In the article, Lynch points out that Canberra and South are perceived - both in the public sphere, and within the behind-closed-doors decision making sphere - as being the obvious outsiders compared to the other four remaining bids. Lynch rightly asks the question about Canberra's previous poor history of soccer at a national level - both on and off the field - and the feedback he has received from current Canberra soccer followers that times have changed, especially with the nature of the city itself. Lynch compares Canberra's difficulties of being a regional centre (and thus having doubts about its ability to raise sufficient sponsorship, as well as getting a new stadium), with South's troubles of being perceived as an ethnic/old soccer throwback with limited broad appeal.

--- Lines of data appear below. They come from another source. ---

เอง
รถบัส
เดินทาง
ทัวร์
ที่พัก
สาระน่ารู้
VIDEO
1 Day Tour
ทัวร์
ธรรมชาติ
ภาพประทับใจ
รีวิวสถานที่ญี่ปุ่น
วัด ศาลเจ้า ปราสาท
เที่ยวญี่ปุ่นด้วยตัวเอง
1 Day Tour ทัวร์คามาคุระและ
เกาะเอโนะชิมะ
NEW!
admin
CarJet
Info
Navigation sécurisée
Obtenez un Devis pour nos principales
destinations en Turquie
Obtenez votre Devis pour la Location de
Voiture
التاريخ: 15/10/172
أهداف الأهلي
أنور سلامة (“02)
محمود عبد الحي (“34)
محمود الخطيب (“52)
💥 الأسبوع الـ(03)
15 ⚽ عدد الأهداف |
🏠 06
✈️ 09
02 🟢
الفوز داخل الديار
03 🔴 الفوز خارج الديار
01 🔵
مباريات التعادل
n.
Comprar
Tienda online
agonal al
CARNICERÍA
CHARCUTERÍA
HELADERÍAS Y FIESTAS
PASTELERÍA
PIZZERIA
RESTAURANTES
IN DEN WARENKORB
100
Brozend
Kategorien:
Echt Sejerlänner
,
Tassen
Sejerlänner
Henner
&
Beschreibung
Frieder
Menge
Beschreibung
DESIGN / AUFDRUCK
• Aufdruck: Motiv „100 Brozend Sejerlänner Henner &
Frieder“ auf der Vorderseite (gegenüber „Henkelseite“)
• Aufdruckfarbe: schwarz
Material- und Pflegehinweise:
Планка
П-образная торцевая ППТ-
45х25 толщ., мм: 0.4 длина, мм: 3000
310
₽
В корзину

Now, Lynch is clearly not saying that he himself thinks South should be excluded from an expanded A-League because of 'ethnicity'; only that, rightly or wrongly, such perceptions exist, and that they will be a factor in the decision making process. While singling out ethnicity as a drawback factor for us, along with Canberra's tainted 1990s national league history, Lynch puts these issues into the perspective of representing:
... interesting arguments about the history, diversity and geography of the game in this country. 
These are arguments which Lynch doesn't expand upon on this article. Like I said, it's neither his speciality, nor do the constraints of time, space, and editorial line allow for something more effusive on what multiculturalism actually means in Australian society, and the way in which Jim Cairns' dream of a pluralist Australian multiculturalism persisted beyond his term in government most notably via deliberately and inadvertently insular ethnic soccer clubs. In short, history can be a launching pad, but it can also be an albatross, and if you want to read something with more expansive intellectual heft on these issues, read Joe Gorman's book rather than a quick semi-throwaway article designed as much to leverage your anger as your sense of reason.

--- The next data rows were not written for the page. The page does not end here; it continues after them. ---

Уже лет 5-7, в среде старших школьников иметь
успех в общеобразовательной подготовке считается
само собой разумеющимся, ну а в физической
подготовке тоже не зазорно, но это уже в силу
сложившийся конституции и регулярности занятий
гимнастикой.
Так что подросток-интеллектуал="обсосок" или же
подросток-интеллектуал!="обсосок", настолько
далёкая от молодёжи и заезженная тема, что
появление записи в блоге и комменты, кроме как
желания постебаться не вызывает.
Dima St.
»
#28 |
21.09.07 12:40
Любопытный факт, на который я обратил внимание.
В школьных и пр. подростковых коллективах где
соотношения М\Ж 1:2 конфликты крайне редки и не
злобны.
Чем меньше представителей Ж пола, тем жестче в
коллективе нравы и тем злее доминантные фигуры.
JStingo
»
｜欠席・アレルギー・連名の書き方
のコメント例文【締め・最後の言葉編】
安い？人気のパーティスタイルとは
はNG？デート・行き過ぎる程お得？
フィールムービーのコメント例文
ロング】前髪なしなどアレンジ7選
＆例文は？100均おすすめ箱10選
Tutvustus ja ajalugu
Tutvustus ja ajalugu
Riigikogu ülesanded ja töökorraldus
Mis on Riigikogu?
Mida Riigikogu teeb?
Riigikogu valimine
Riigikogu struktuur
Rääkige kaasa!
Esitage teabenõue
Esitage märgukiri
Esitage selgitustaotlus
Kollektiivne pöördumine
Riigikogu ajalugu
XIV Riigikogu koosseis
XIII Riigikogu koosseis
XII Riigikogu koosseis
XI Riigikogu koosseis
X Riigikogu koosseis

Now Canberra fans seem to be able to handle this casual dismissal of their A-League chances better than South fans. Not having a race issue attached to that exclusion certainly makes things less emotive, but we should also note that as far as controlling their tempers online goes, South fans have been garbage at it since they first got access to the internet. I say that as someone who when they were 16 years old would use school computers to act like the prototypical uncouth online Hellas knob. Things have only gotten worse in the ensuing years, as the experience of exponentially increasing irrelevance combined with the faintest whiff of hope from FFA's Pandora's Box sends fully grown men into a collective apoplectic rage whenever someone considers South to not exactly be a prime candidate for A-League expansion.

And thus Lynch's Twitter feed went into (relative) overdrive with people wanting to hammer him and correct him. The response from Lynch to that, er, 'feedback' is made up of several tweets amalgamated by me.

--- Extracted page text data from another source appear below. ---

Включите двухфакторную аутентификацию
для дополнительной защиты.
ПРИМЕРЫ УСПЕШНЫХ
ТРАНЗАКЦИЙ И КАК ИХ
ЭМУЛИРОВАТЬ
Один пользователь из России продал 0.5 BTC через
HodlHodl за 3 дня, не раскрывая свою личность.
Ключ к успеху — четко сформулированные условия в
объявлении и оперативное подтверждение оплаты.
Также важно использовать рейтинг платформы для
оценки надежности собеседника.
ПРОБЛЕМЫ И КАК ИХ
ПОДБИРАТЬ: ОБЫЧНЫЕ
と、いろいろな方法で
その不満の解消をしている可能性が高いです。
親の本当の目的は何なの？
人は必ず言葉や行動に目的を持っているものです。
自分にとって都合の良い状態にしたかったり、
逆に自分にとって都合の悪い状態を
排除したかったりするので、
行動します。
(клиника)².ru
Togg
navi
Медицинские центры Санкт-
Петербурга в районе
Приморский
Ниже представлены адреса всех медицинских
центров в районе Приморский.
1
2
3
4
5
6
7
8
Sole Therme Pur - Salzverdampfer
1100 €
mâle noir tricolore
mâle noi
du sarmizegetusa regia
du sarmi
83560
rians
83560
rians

Hardly ironically, Lynch's article predicted such blowback:
It is not dissimilar to the arguments that South fans – often the most vociferous, if at times intemperate – make on social media when the plausibility of their bid is questioned.
But somehow being accused of being a racist by the very same people he described as borderline nutbags surprises him. Irony dies in the deep dark internet sea. It's not like he's the first journalist either in recent times to cop that kind of abuse merely for reporting what he hears that the public is not privy to. Recently hired Sydney Morning Herald soccer writer Vince Rugari has also copped his share of social media hate from some South fans for making similar observations about South's outsider status, with those South fans being unable to grasp the idea of confidential sources, much as the same people will willingly accept obtuse answers and impossible to verify information from South Melbourne board members.

No surprises though about who one of the ringleaders of the anti-Lynch lynch-mob was, a fact one can surmise by several "tweet not available" notices (because I'm blocked by him), but disappointing if not surprising that several other South fans chose to follow that particular lemming over the edge of the cliff. To be fair though, there was a higher than usual dose of bewilderment from South fans as well, wondering what all the fuss about Lynch's article was.

Of course our lovable larrikin soon-to-be former prez Leo Athanasakis also jumped in with his own 'facts'.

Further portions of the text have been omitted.